→ **Task to carry out**:
Among the entries below, take the line with "savoir-faire artisanal soigné et exigeant." and the line with "Qualité premium", and output them and every line between them exactly, with nothing else.

(Stored data entries)
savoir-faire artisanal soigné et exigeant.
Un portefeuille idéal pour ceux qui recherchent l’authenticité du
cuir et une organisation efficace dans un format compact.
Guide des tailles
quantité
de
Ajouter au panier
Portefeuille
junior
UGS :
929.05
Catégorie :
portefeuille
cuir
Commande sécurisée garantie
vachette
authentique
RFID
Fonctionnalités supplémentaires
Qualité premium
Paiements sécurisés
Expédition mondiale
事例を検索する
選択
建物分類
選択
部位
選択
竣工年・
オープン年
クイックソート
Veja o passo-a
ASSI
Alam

--

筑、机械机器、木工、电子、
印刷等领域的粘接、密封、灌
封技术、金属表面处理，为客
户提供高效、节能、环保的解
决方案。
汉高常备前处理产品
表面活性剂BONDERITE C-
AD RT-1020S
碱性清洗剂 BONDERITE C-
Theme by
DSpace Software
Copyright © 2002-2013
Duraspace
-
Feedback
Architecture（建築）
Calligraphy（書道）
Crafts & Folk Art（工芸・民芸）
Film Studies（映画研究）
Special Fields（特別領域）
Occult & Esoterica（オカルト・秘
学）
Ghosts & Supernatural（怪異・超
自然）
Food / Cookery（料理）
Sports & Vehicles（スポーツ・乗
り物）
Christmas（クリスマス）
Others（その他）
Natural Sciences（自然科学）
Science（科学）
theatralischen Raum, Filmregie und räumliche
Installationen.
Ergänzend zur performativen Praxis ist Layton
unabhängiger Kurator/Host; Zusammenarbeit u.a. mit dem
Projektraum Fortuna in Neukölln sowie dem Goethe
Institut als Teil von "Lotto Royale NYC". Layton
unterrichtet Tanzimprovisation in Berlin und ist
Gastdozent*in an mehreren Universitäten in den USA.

...

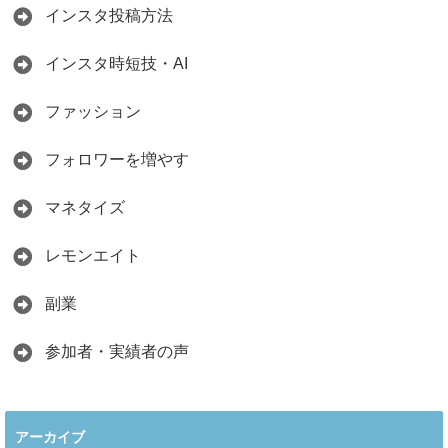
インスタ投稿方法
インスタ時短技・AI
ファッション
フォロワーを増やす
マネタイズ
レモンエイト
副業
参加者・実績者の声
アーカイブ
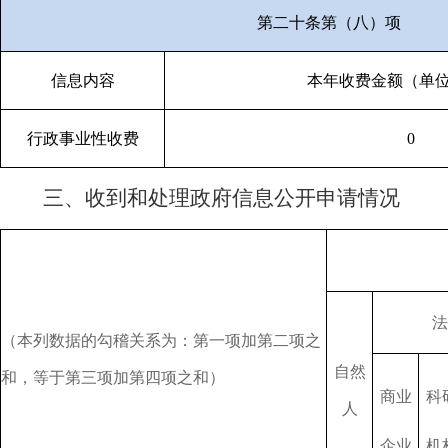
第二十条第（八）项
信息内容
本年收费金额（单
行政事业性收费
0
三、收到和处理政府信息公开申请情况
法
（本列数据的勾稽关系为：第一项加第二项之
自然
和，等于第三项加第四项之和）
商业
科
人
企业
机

→ **Worked solution**:
savoir-faire artisanal soigné et exigeant.
Un portefeuille idéal pour ceux qui recherchent l’authenticité du
cuir et une organisation efficace dans un format compact.
Guide des tailles
quantité
de
Ajouter au panier
Portefeuille
junior
UGS :
929.05
Catégorie :
portefeuille
cuir
Commande sécurisée garantie
vachette
authentique
RFID
Fonctionnalités supplémentaires
Qualité premium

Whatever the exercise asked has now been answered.